As the 2020 Tokyo Olympics is postponed for one year, Japan and the International Olympic Committee (IOC) are expected to enter a full-fledged battle for the additional astronomical costs. With the worldwide spread of Corona 19, the Olympic Summit was unclear, and as the theory of acting shifted, Japan decided to share additional costs with the IOC. The IOC's answer was once negative.

The extra cost incurred for one year of delay in the Tokyo Olympics is estimated at about 7 trillion won. When Japan faced a huge cost crisis, Yoshiro Mori, chairman of the Tokyo Olympic and Paralympic Organizing Committee, took over. A former politician from a presbytery, he appeared on Yomiuri TV on March 28th and opened fire on the IOC. Chairman Mori said, "The IOC is not willing to pay as much as possible," and said, "The IOC is also responsible."

On the night of March 30, just after the opening of the Tokyo Olympics was confirmed on July 23 of next year, IOC Chairman Thomas Bach revealed his position. "One year's acting is a huge burden and unprecedented," he said. "IOC will see if the facilities such as the Olympic Stadium are in use next year, and whether the athlete village, the heart of the Olympics, can find a good solution." .

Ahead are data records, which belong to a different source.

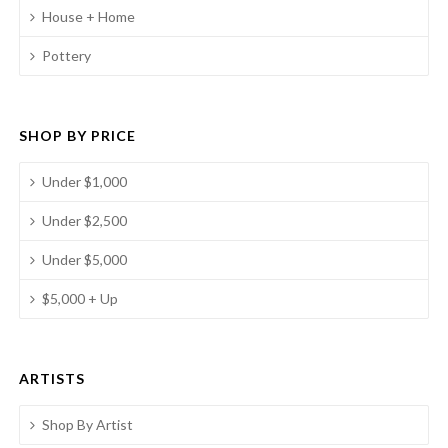
House + Home
Pottery
SHOP BY PRICE
Under $1,000
Under $2,500
Under $5,000
$5,000 + Up
ARTISTS
Shop By Artist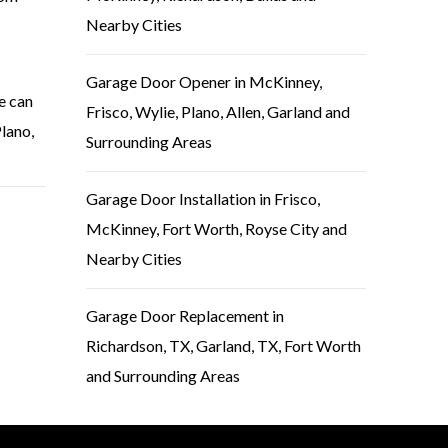
Nearby Cities
Garage Door Opener in McKinney,
e can
Frisco, Wylie, Plano, Allen, Garland and
Plano,
Surrounding Areas
Garage Door Installation in Frisco,
McKinney, Fort Worth, Royse City and
Nearby Cities
Garage Door Replacement in
Richardson, TX, Garland, TX, Fort Worth
and Surrounding Areas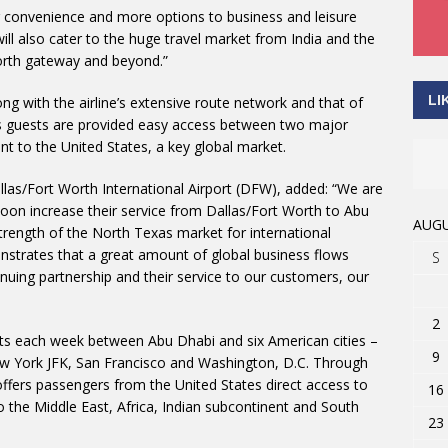
r convenience and more options to business and leisure
ill also cater to the huge travel market from India and the
orth gateway and beyond.”
LI
ng with the airline’s extensive route network and that of
es guests are provided easy access between two major
t to the United States, a key global market.
las/Fort Worth International Airport (DFW), added: “We are
 soon increase their service from Dallas/Fort Worth to Abu
AUGU
strength of the North Texas market for international
onstrates that a great amount of global business flows
S
nuing partnership and their service to our customers, our
2
ights each week between Abu Dhabi and six American cities –
9
ew York JFK, San Francisco and Washington, D.C. Through
 offers passengers from the United States direct access to
16
 the Middle East, Africa, Indian subcontinent and South
23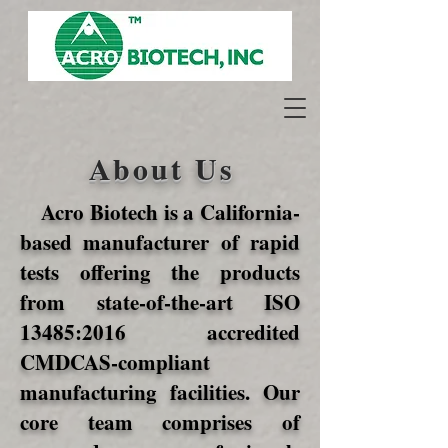
About Us
Acro Biotech is a California-
based manufacturer of rapid
tests offering the products
from state-of-the-art ISO
13485:2016 accredited
CMDCAS-compliant
manufacturing facilities. Our
core team comprises of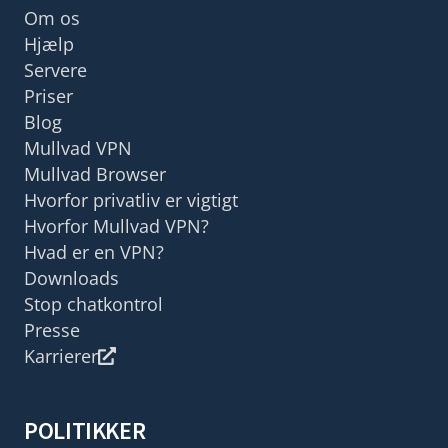
Om os
Hjælp
Servere
Priser
Blog
Mullvad VPN
Mullvad Browser
Hvorfor privatliv er vigtigt
Hvorfor Mullvad VPN?
Hvad er en VPN?
Downloads
Stop chatkontrol
Presse
Karrierer
POLITIKKER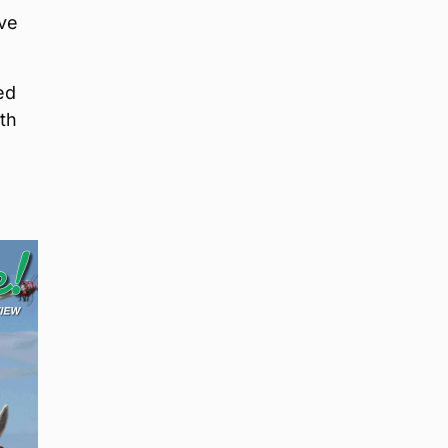
ave
ed
th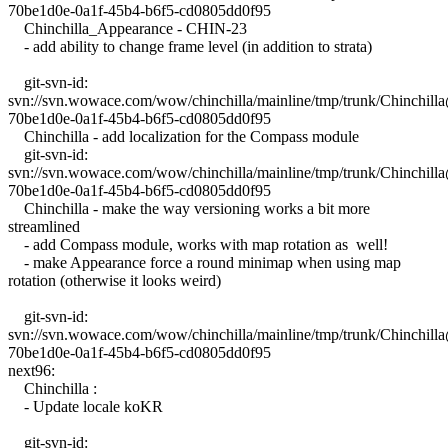
70be1d0e-0a1f-45b4-b6f5-cd0805dd0f95
Chinchilla_Appearance - CHIN-23
- add ability to change frame level (in addition to strata)
git-svn-id:
svn://svn.wowace.com/wow/chinchilla/mainline/tmp/trunk/Chinchil
70be1d0e-0a1f-45b4-b6f5-cd0805dd0f95
Chinchilla - add localization for the Compass module
git-svn-id:
svn://svn.wowace.com/wow/chinchilla/mainline/tmp/trunk/Chinchil
70be1d0e-0a1f-45b4-b6f5-cd0805dd0f95
Chinchilla - make the way versioning works a bit more
streamlined
- add Compass module, works with map rotation as well!
- make Appearance force a round minimap when using map
rotation (otherwise it looks weird)
git-svn-id:
svn://svn.wowace.com/wow/chinchilla/mainline/tmp/trunk/Chinchil
70be1d0e-0a1f-45b4-b6f5-cd0805dd0f95
next96:
Chinchilla :
- Update locale koKR
git-svn-id: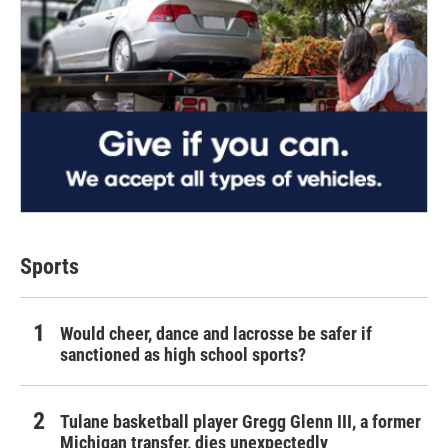
Sports
Would cheer, dance and lacrosse be safer if
sanctioned as high school sports?
Tulane basketball player Gregg Glenn III, a former
Michigan transfer, dies unexpectedly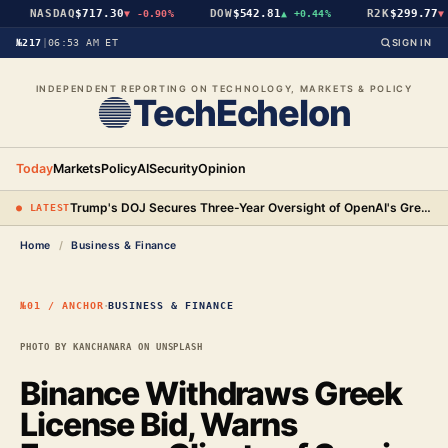
NASDAQ
$717.30
DOW
$542.81
R2K
$299.77
▼
-0.90%
▲
+0.44%
▼
-
№217
|
06:53 AM ET
SIGN IN
INDEPENDENT REPORTING ON TECHNOLOGY, MARKETS & POLICY
TechEchelon
Today
Markets
Policy
AI
Security
Opinion
Trump's DOJ Secures Three-Year Oversight of OpenAI's Green-Card Hiring Practices in $3.2 Million Settlement
● LATEST
Home
/
Business & Finance
·
№01 / ANCHOR
BUSINESS & FINANCE
PHOTO BY KANCHANARA ON UNSPLASH
Binance Withdraws Greek
License Bid, Warns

At the Olympic Games and Paralympic Games in Tokyo, the general public was scheduled to move in, but as the competition was postponed for one year, their delay in moving inevitable would inevitably cause compensation problems. Chairman Bach also emphasized that this is why players' villages should find a good solution. The IOC also acknowledged that there will be additional costs associated with delaying the Olympics. However, he was spared about the cost sharing that Chairman Mori claimed.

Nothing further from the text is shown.